Be aware that these are pretty much transparent, and that the sizes of the rolls vary with each design. They are going to let whatever is behind the material pretty much show through, so if you are trying to hide a surface, actor, etc., then these won't work for you.

Foamboard is great, but like plywood, Syntra, etc., it is rigid which often presents problems for oddly shaped rooms, mazes, etc., not to mention the difficulties in storing it during the off season.


----------



## Lambchop (Jan 28, 2011)

Thamks for the input. This gives me more paths to think about. I really appreciate it. It is obvious that the solid painted wall facades are the best way to go no matter how much time and money you spend. But they end up paying for them selves eventaully. Just need to rent a storeage locker I guess. Was trying to avoid that but looks like I need one anyways. 
Much appreciated.


----------



## fontgeek (Jul 24, 2006)

You have to weigh out your actual needs and uses for the panels. If they are something people will be bumping into or that you need to physically hang something on then they will probably need to be rigid in nature. If it's to cover existing walls, or for walls or dividers that are out of reach of guests then softer/flexible materials may be the way to go. You may find that a mix of both rigid and flexible panels or covers is the way to go for you and your haunt.
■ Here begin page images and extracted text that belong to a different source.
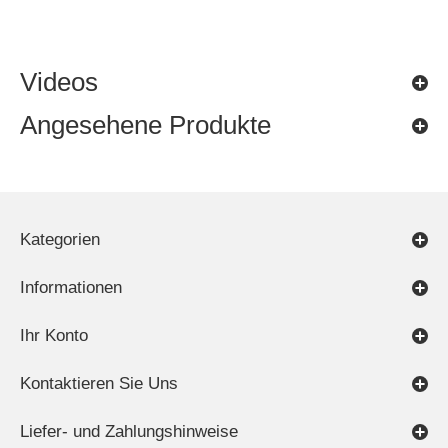
Videos
Angesehene Produkte
Kategorien
Informationen
Ihr Konto
Kontaktieren Sie Uns
Liefer- und Zahlungshinweise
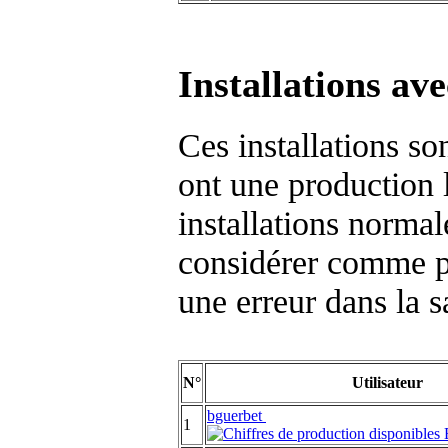
Installations av
Ces installations so
ont une production 
installations normal
considérer comme pe
une erreur dans la s
N°
Utilisateur
bguerbet
1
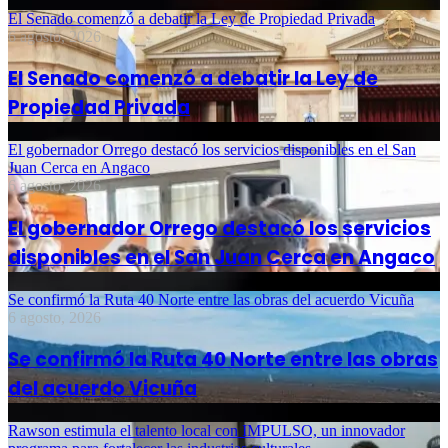
El Senado comenzó a debatir la Ley de Propiedad Privada
6 agosto, 2026
El Senado comenzó a debatir la Ley de
Propiedad Privada
El gobernador Orrego destacó los servicios disponibles en el San
Juan Cerca en Angaco
6 agosto, 2026
El gobernador Orrego destacó los servicios
disponibles en el San Juan Cerca en Angaco
Se confirmó la Ruta 40 Norte entre las obras del acuerdo Vicuña
6 agosto, 2026
Se confirmó la Ruta 40 Norte entre las obras
del acuerdo Vicuña
Rawson estimula el talento local con IMPULSO, un innovador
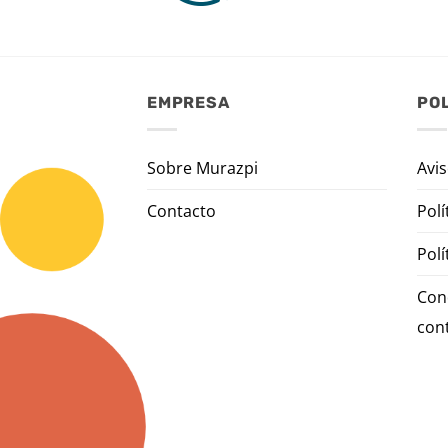
EMPRESA
POL
Sobre Murazpi
Avis
Contacto
Polí
Polí
Con
con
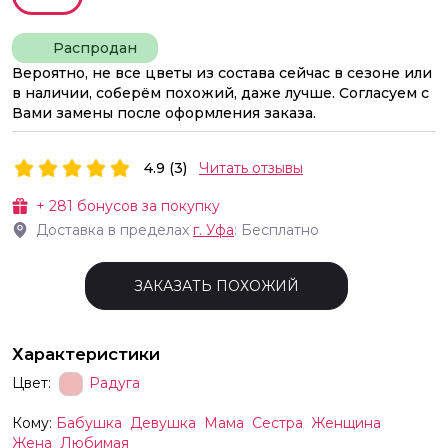
Распродан
Вероятно, не все цветы из состава сейчас в сезоне или
в наличии, соберём похожий, даже лучше. Согласуем с
Вами замены после оформления заказа.
4.9 (3)
Читать отзывы
+
281
бонусов за покупку
Доставка в пределах
г.
Уфа
: Бесплатно
ЗАКАЗАТЬ ПОХОЖИЙ
Характеристики
Цвет:
Радуга
Кому:
Бабушка
Девушка
Мама
Сестра
Женщина
Жена
Любимая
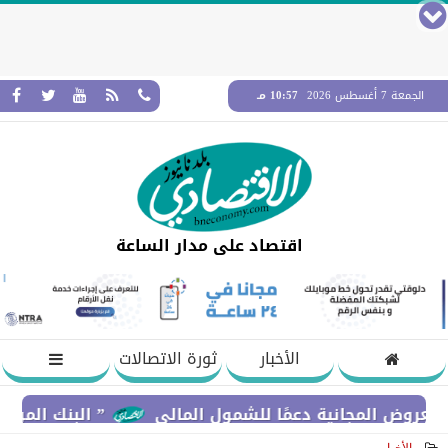
الجمعة 7 أغسطس 2026
10:57 مـ
اقتصاد على مدار الساعة
الأخبار
ثورة الاتصالات
لمجانية دعمًا للشمول المالي
” البنك المركزي” : معدلات الشمول المالي تواصل 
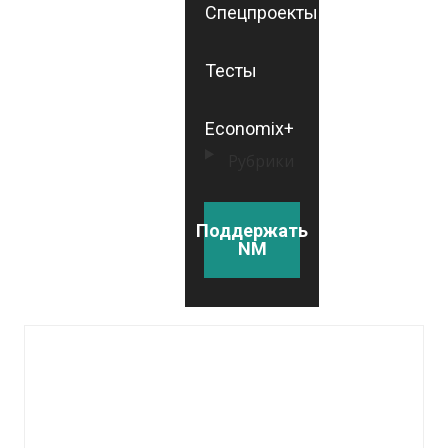
Спецпроекты
Тесты
Economix+
Рубрики
Поддержать
NM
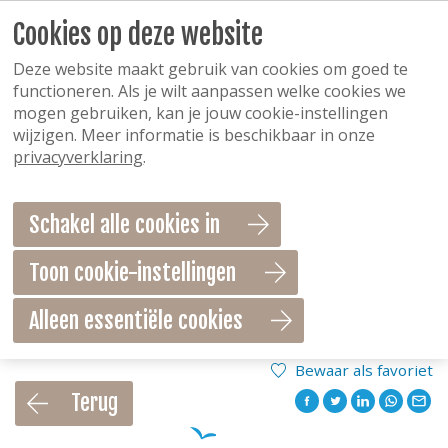
Cookies op deze website
Deze website maakt gebruik van cookies om goed te
functioneren. Als je wilt aanpassen welke cookies we
mogen gebruiken, kan je jouw cookie-instellingen
wijzigen. Meer informatie is beschikbaar in onze
privacyverklaring
.
Schakel alle cookies in
Toon cookie-instellingen
Alleen essentiële cookies
Bewaar als favoriet
Terug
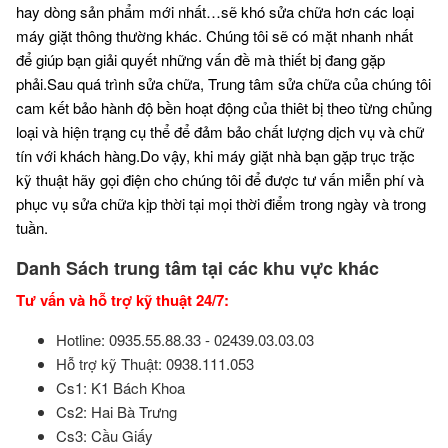
hay dòng sản phẩm mới nhất…sẽ khó sửa chữa hơn các loại
máy giặt thông thường khác. Chúng tôi sẽ có mặt nhanh nhất
để giúp bạn giải quyết những vấn đề mà thiết bị đang gặp
phải.
Sau quá trình sửa chữa, Trung tâm sửa chữa của chúng tôi
cam kết bảo hành độ bền hoạt động của thiêt bị theo từng chủng
loại và hiện trạng cụ thể để đảm bảo chất lượng dịch vụ và chữ
tín với khách hàng.
Do vậy, khi máy giặt nhà bạn gặp trục trặc
kỹ thuật hãy gọi điện cho chúng tôi để được tư vấn miễn phí và
phục vụ sửa chữa kịp thời tại mọi thời điểm trong ngày và trong
tuần.
Danh Sách trung tâm tại các khu vực khác
Tư vấn và hỗ trợ kỹ thuật 24/7:
Hotline: 0935.55.88.33 - 02439.03.03.03
Hỗ trợ kỹ Thuật: 0938.111.053
Cs1: K1 Bách Khoa
Cs2: Hai Bà Trưng
Cs3: Cầu Giấy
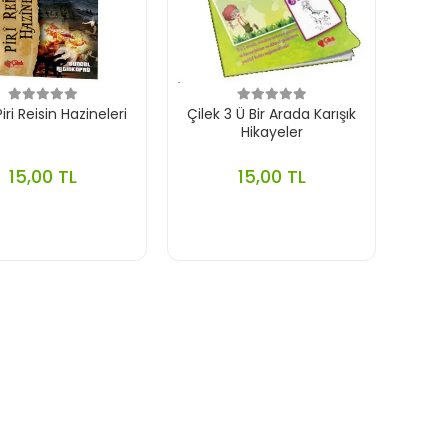
Piri Reisin Hazineleri
Çilek 3 Ü Bir Arada Karışık
Hikayeler
15,00 TL
15,00 TL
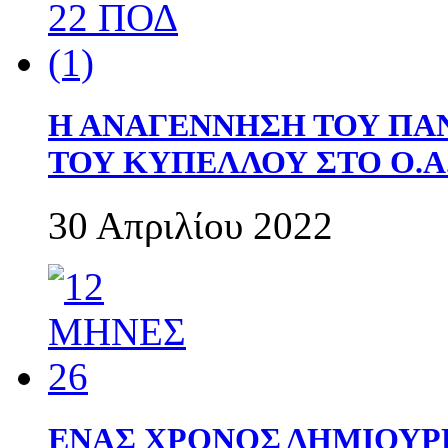
Η ΑΝΑΓΕΝΝΗΣΗ ΤΟΥ ΠΑ
ΤΟΥ ΚΥΠΕΛΛΟΥ ΣΤΟ Ο.Α.
30 Απριλίου 2022
ΕΝΑΣ ΧΡΟΝΟΣ ΔΗΜΙΟΥΡΓΙΑ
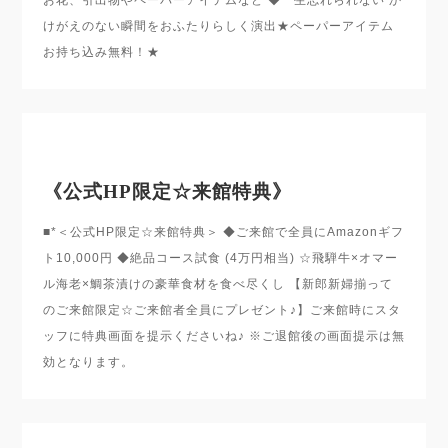
お花、引出物やペーパーアイテムなど ◆一生忘れられない か
けがえのない瞬間をおふたりらしく演出★ペーパーアイテム
お持ち込み無料！★
《公式HP限定☆来館特典》
■*＜公式HP限定☆来館特典＞ ◆ご来館で全員にAmazonギフ
ト10,000円 ◆絶品コース試食 (4万円相当) ☆飛騨牛×オマー
ル海老×鯛茶漬けの豪華食材を食べ尽くし 【新郎新婦揃って
のご来館限定☆ご来館者全員にプレゼント♪】ご来館時にスタ
ッフに特典画面を提示くださいね♪ ※ご退館後の画面提示は無
効となります。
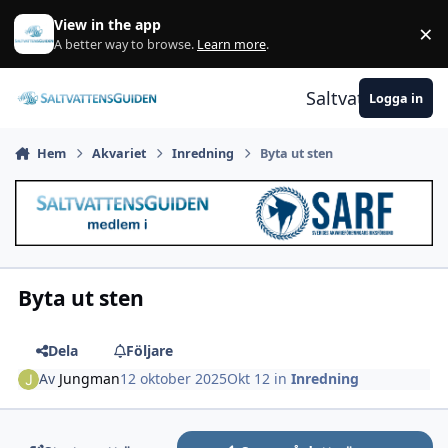
Gå till innehåll
View in the app
×
A
A better way to browse.
Learn more
.
Saltvattensguid
Logga in
Hem
Akvariet
Inredning
Byta ut sten
Byta ut sten
Dela
Följare
Av
Jungman
12 oktober 2025
Okt 12
in
Inredning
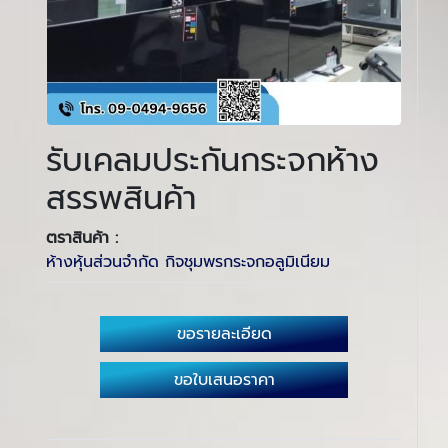
รับเคลมประกันกระจกห้าง
สรรพสินค้า
ตราสินค้า :
ห้างหุ้นส่วนจำกัด กิจชุมพรกระจกอลูมิเนียม
ขอรายละเอียด
ขอใบเสนอราคา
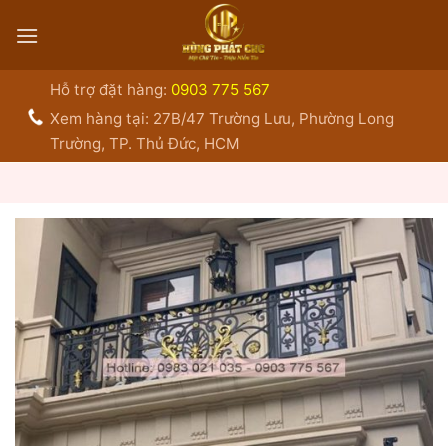
Bỏ
qua
nội
dung
Hỗ trợ đặt hàng:
0903 775 567
Xem hàng tại: 27B/47 Trường Lưu, Phường Long
Trường, TP. Thủ Đức, HCM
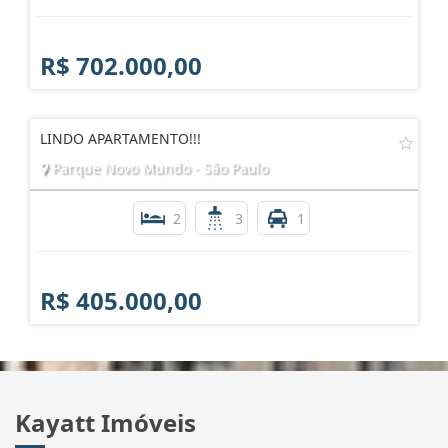
R$ 702.000,00
LINDO APARTAMENTO!!!
Parque Novo Mundo - São Paulo
2
3
1
R$ 405.000,00
Kayatt Imóveis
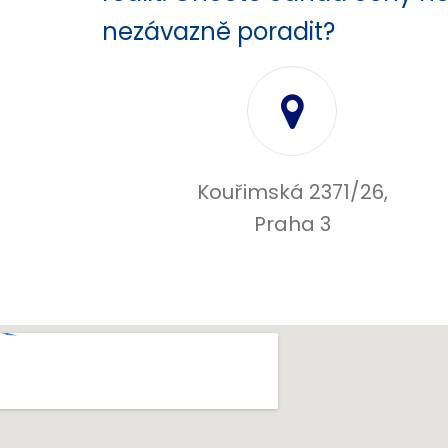
nezávazně poradit?
Kouřimská 2371/26,
Praha 3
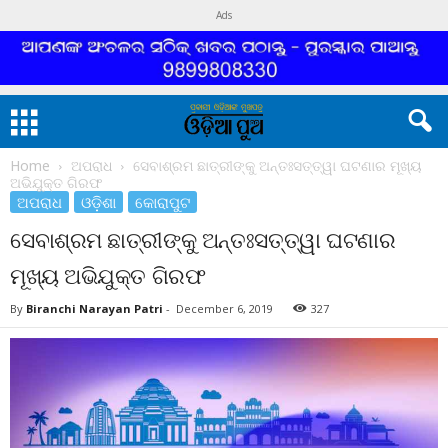
Ads
Home
ଅପରାଧ
ସେବାଶ୍ରମ ଛାତ୍ରୀଙ୍କୁ ଅନ୍ତଃସତ୍ତ୍ୱା ଘଟଣାର ମୂଖ୍ୟ
ଅଭିଯୁକ୍ତ ଗିରଫ
ଅପରାଧ
ଓଡ଼ିଶା
କୋରାପୁଟ
ସେବାଶ୍ରମ ଛାତ୍ରୀଙ୍କୁ ଅନ୍ତଃସତ୍ତ୍ୱା ଘଟଣାର
ମୂଖ୍ୟ ଅଭିଯୁକ୍ତ ଗିରଫ
By
Biranchi Narayan Patri
-
December 6, 2019
327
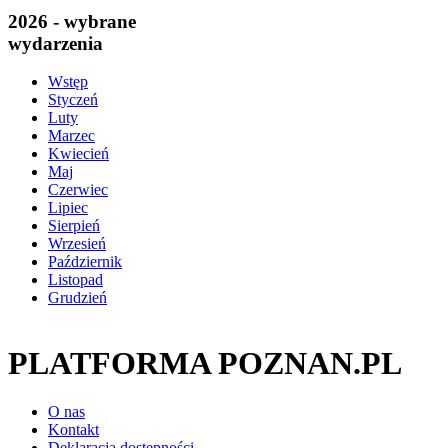
2026 - wybrane
wydarzenia
Wstęp
Styczeń
Luty
Marzec
Kwiecień
Maj
Czerwiec
Lipiec
Sierpień
Wrzesień
Październik
Listopad
Grudzień
PLATFORMA POZNAN.PL
O nas
Kontakt
Deklaracja dostępności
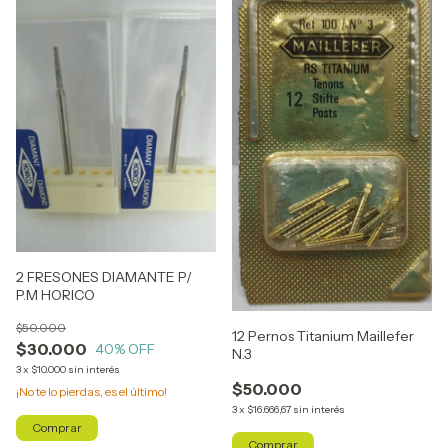
2 FRESONES DIAMANTE P/
P.M HORICO
$50.000
12 Pernos Titanium Maillefer
$30.000
40
% OFF
N.3
3
x
$10.000
sin interés
$50.000
¡No te lo pierdas, es el último!
3
x
$16.666,67
sin interés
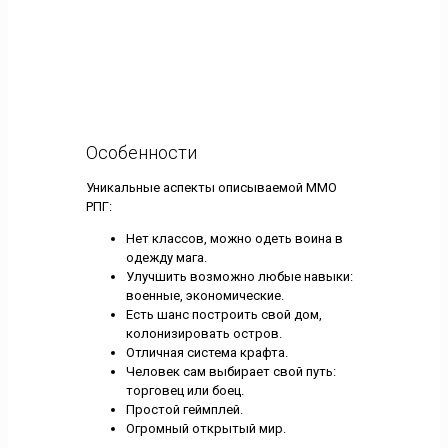
Особенности
Уникальные аспекты описываемой ММО
РПГ:
Нет классов, можно одеть воина в
одежду мага.
Улучшить возможно любые навыки:
военные, экономические.
Есть шанс построить свой дом,
колонизировать остров.
Отличная система крафта.
Человек сам выбирает свой путь:
торговец или боец.
Простой геймплей.
Огромный открытый мир.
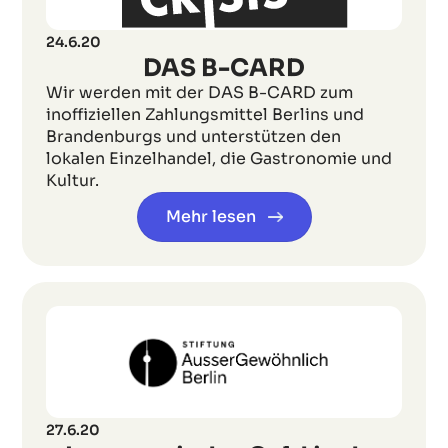
24.6.20
DAS B-CARD
Wir werden mit der DAS B-CARD zum
inoffiziellen Zahlungsmittel Berlins und
Brandenburgs und unterstützen den
lokalen Einzelhandel, die Gastronomie und
Kultur.
Mehr lesen
27.6.20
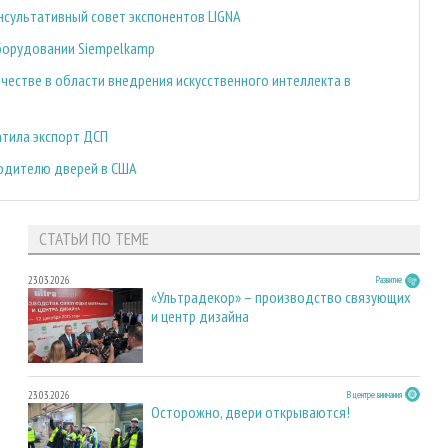
нсультативный совет экспонентов LIGNA
борудовании Siempelkamp
честве в области внедрения искусственного интеллекта в
атила экспорт ДСП
одителю дверей в США
СТАТЬИ ПО ТЕМЕ
23.03.2026
Развитие
«Ультрадекор» – производство связующих
и центр дизайна
23.03.2026
В центре внимания
Осторожно, двери открываются!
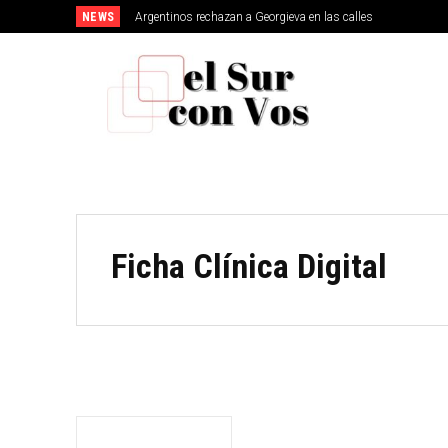
NEWS
Argentinos rechazan a Georgieva en las calles
MERLO
Ficha Clínica Digital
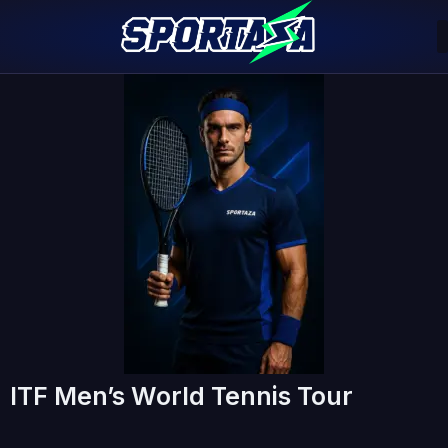
ITF Men’s World Tennis Tour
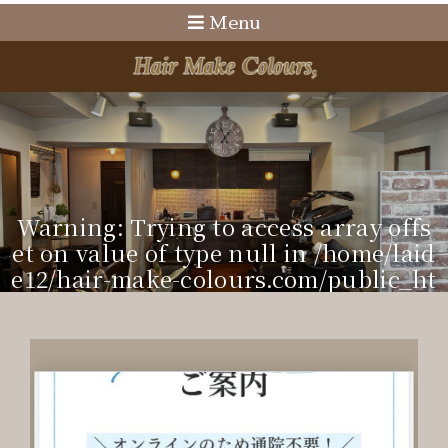
Menu
Warning
: Trying to access array offs
et on value of type null in
/home/laid
e12/hair-make-colours.com/public_ht
ml/cms/wp-content/themes/doc/incl
ude/visual-sub.php
on line
22
WARNING
: TRYING TO ACCESS ARRAY O
FFSET ON VALUE OF TYPE NULL IN
/HO
ME/LAIDE12/HAIR-MAKE-COLOURS.CO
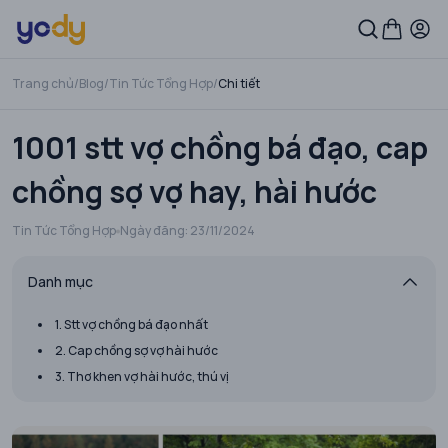
Trang chủ
/
Blog
/
Tin Tức Tổng Hợp
/
Chi tiết
1001 stt vợ chồng bá đạo, cap
chồng sợ vợ hay, hài hước
Tin Tức Tổng Hợp
Ngày đăng:
23/11/2024
Danh mục
1. Stt vợ chồng bá đạo nhất
2. Cap chồng sợ vợ hài hước
3. Thơ khen vợ hài hước, thú vị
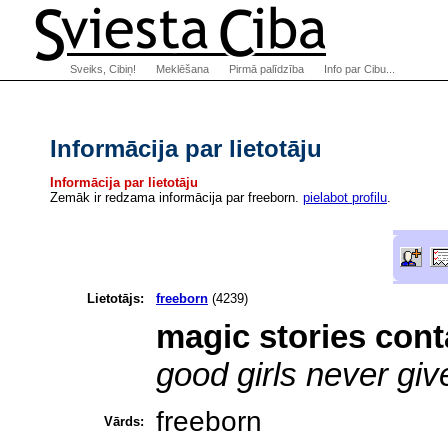
Sveiks, Cibiņ!
Meklēšana
Pirmā palīdzība
Info par Cibu...
Informācija par lietotāju
Informācija par lietotāju
Zemāk ir redzama informācija par freeborn.
pielabot profilu
.
Lietotājs:
freeborn
(4239)
magic stories cont
good girls never giv
freeborn
Vārds:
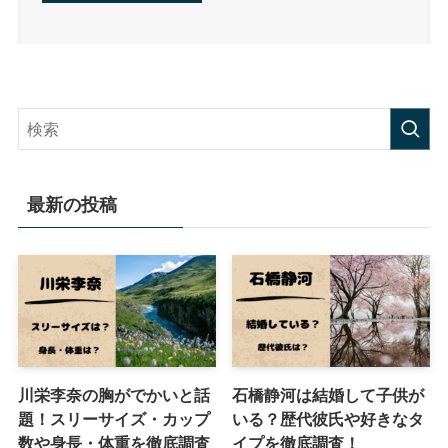
最新の投稿
川栄李奈の胸がでかいと話
石橋静河は結婚して子供が
題！スリーサイズ・カップ
いる？歴代彼氏や好きなタ
数や身長・体重を徹底調査
イプを徹底調査！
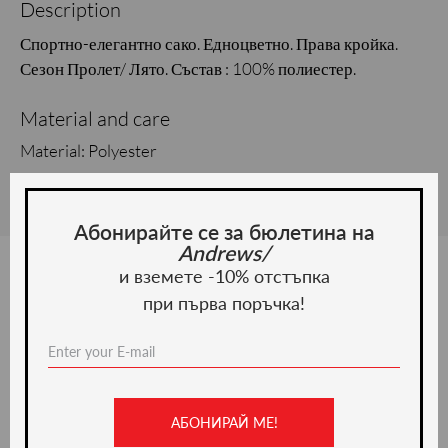
Description
Спортно-елегантно сако. Едноцветно. Права кройка.
Сезон Пролет/ Лято. Състав : 100% полиестер.
Material and care
Material: Polyester
Абонирайте се за бюлетина на
Andrews/
и вземете -10% отстъпка
при първа поръчка!
We recommend
-35%
АБОНИРАЙ МЕ!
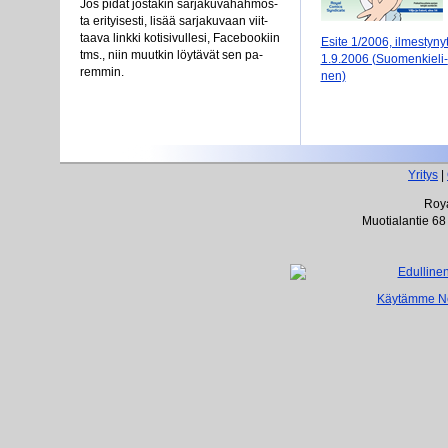
Jos pi­dät jos­ta­kin sar­ja­ku­va­hah­mos­
ta eri­tyi­ses­ti, li­sää sar­ja­ku­vaan viit­
taa­va link­ki ko­ti­si­vul­le­si, Face­boo­kiin
Esi­te 1/2006, il­mes­ty­ny
tms., niin muut­kin löy­tä­vät sen pa­
1.9.2006 (Suo­men­kie­li­
rem­min.
nen)
Yritys
|
Roya
Muotialantie 68
Käytämme Net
Remember that you have to store and transfer (be able to move) whatever you decide on, so while 4x8 rigid panels may seem great, unless you have a way to easily move them about (e.g. to and from a storage unit) you will have to find someone with a full sized truck or something with big enough roof racks to carry your goods.


----------



## Halloweengroep (Feb 11, 2012)

Look what we did, we used old curtains to decorate our walls and it looks very nice!


----------



## Turbophanx (Jun 30, 2008)

Very cool.

I used the standard brick/stone wall as a backdrop for my garage. I hung the black plastick tarp from Home Depot, and then hung the scene setter on top. Worked great and easy tear down.


----------



## EverydayisHalloween311 (Oct 14, 2011)

That looks awesome halloweengroep.


----------